2. Conscience : le signal d'alarme

La conscience polyvagale consiste à être à l'écoute de son corps. Pour l'environnement, cela se traduit par une conscience des signaux que les écosystèmes nous envoient. C'est remarquer les signes d'une "détresse" écologique : une rivière qui s'assèche, la disparition d'une espèce locale, ou une augmentation de la pollution.

Exemple : Quand on réalise que notre consommation d'énergie est la cause d'un dérèglement climatique, cela peut provoquer un sentiment d'anxiété. L'équivalent de la conscience polyvagale serait d'identifier ce sentiment non comme une faiblesse, mais comme un signal salutaire que notre système a besoin d'agir pour retrouver son équilibre. C'est la prise de conscience des signaux de l'écosystème.

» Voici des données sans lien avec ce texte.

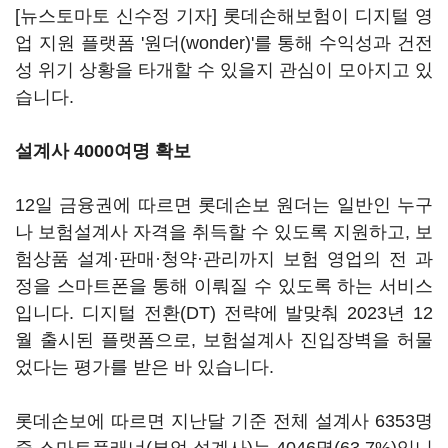
[뉴스토마토 신수정 기자] 롯데손해보험이 디지털 영
업 지원 플랫폼 '원더(wonder)'를 통해 수익성과 건전
성 위기 상황을 타개할 수 있을지 관심이 모아지고 있
습니다.
설계사 4000여명 확보
12일 금융권에 따르면 롯데손보 원더는 일반인 누구
나 보험설계사 자격을 취득할 수 있도록 지원하고, 보
험상품 설계·판매·청약·관리까지 보험 영업의 전 과
정을 스마트폰을 통해 이뤄질 수 있도록 하는 서비스
입니다. 디지털 전환(DT) 전략에 발맞춰 2023년 12
월 출시된 플랫폼으로, 보험설계사 진입장벽을 허물
었다는 평가를 받은 바 있습니다.
롯데손보에 따르면 지난달 기준 전체 설계사 6353명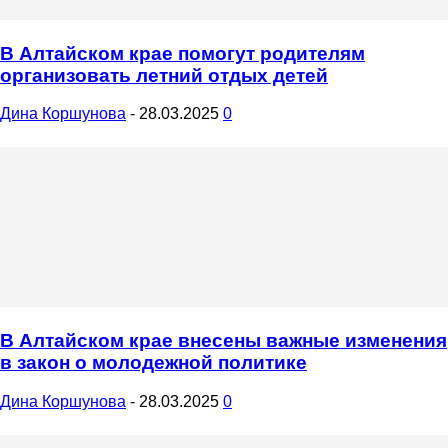
В Алтайском крае помогут родителям
организовать летний отдых детей
Дина Коршунова
-
28.03.2025
0
В Алтайском крае внесены важные изменения
в закон о молодежной политике
Дина Коршунова
-
28.03.2025
0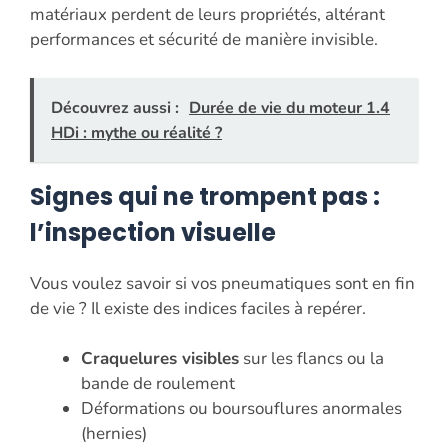
matériaux perdent de leurs propriétés, altérant
performances et sécurité de manière invisible.
Découvrez aussi :
Durée de vie du moteur 1.4
HDi : mythe ou réalité ?
Signes qui ne trompent pas :
l’inspection visuelle
Vous voulez savoir si vos pneumatiques sont en fin
de vie ? Il existe des indices faciles à repérer.
Craquelures visibles
sur les flancs ou la
bande de roulement
Déformations ou boursouflures anormales
(hernies)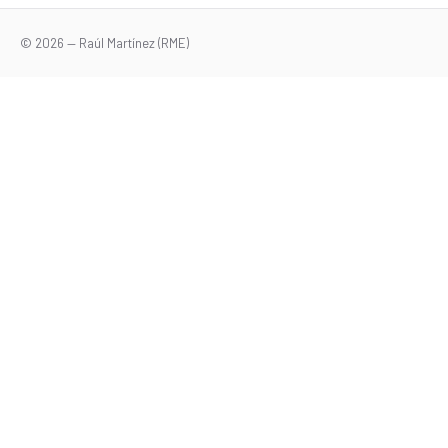
© 2026 — Raúl Martínez (RME)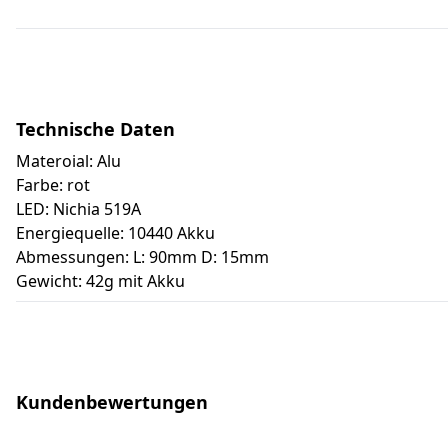
Technische Daten
Materoial: Alu
Farbe: rot
LED: Nichia 519A
Energiequelle: 10440 Akku
Abmessungen: L: 90mm D: 15mm
Gewicht: 42g mit Akku
Kundenbewertungen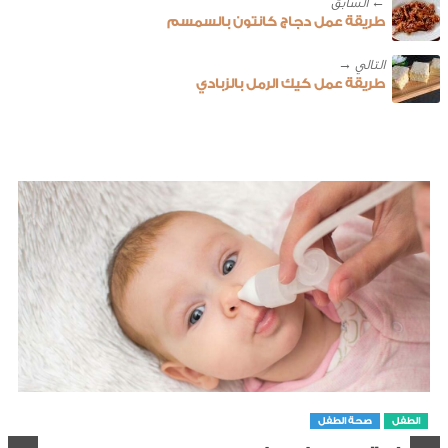
← ‎السابق
طريقة عمل دجاج كانتون بالسمسم
طريقة عمل كيك الرمل بالزبادي
الطفل
صحة الطفل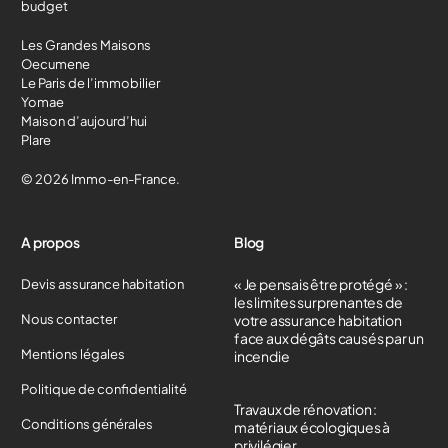
budget
Les Grandes Maisons
Oecumene
Le Paris de l’immobilier
Yomae
Maison d’aujourd’hui
Plare
© 2026 Immo-en-France.
A propos
Blog
« Je pensais être protégé » :
Devis assurance habitation
les limites surprenantes de
Nous contacter
votre assurance habitation
face aux dégâts causés par un
Mentions légales
incendie
Politique de confidentialité
Travaux de rénovation :
Conditions générales
matériaux écologiques à
privilégier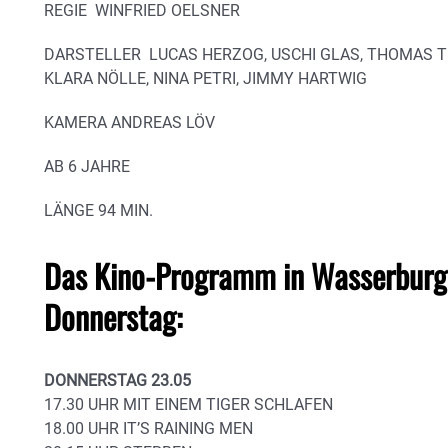
REGIE WINFRIED OELSNER
DARSTELLER LUCAS HERZOG, USCHI GLAS, THOMAS T
KLARA NÖLLE, NINA PETRI, JIMMY HARTWIG
KAMERA ANDREAS LÖV
AB 6 JAHRE
LÄNGE 94 MIN.
Das Kino-Programm in Wasserburg
Donnerstag:
DONNERSTAG 23.05
17.30 UHR MIT EINEM TIGER SCHLAFEN
18.00 UHR IT’S RAINING MEN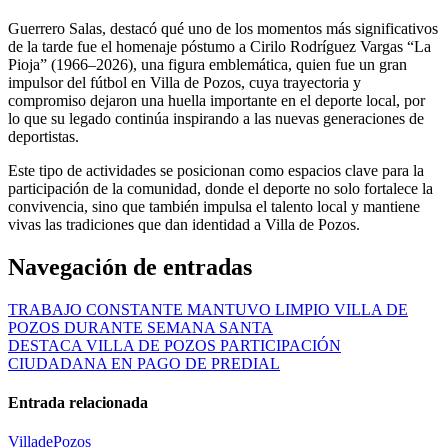
Guerrero Salas, destacó qué uno de los momentos más significativos
de la tarde fue el homenaje póstumo a Cirilo Rodríguez Vargas “La
Pioja” (1966–2026), una figura emblemática, quien fue un gran
impulsor del fútbol en Villa de Pozos, cuya trayectoria y
compromiso dejaron una huella importante en el deporte local, por
lo que su legado continúa inspirando a las nuevas generaciones de
deportistas.
Este tipo de actividades se posicionan como espacios clave para la
participación de la comunidad, donde el deporte no solo fortalece la
convivencia, sino que también impulsa el talento local y mantiene
vivas las tradiciones que dan identidad a Villa de Pozos.
Navegación de entradas
TRABAJO CONSTANTE MANTUVO LIMPIO VILLA DE
POZOS DURANTE SEMANA SANTA
DESTACA VILLA DE POZOS PARTICIPACIÓN
CIUDADANA EN PAGO DE PREDIAL
Entrada relacionada
VilladePozos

3. Régulation : l'action bienveillante

La régulation polyvagale pour un individu consiste à agir pour retrouver un état de calme. Pour les écosystèmes, la régulation se traduit par des actions concrètes qui visent à rétablir l'équilibre et à réduire le "stress" environnemental.

Exemple : Les actions comme la réduction de notre empreinte carbone, le soutien à l'agriculture durable ou la participation à la reforestation sont des formes de régulation. Elles ne visent pas seulement à "réparer" la planète, mais à recréer un environnement où la vie peut à nouveau prospérer. Tout comme la co-régulation avec un autre être humain, notre bienveillance se traduit par des actions qui permettent à l'écosystème de se "réguler" lui-même.

En somme, ce modèle peut être généralisé. La bienveillance, qu'elle soit personnelle ou environnementale, est une dynamique qui part de la connaissance, se transforme en conscience et aboutit à l'action, dans un cercle vertueux avec un nouveau cycle (compréhension, conscience et régulation).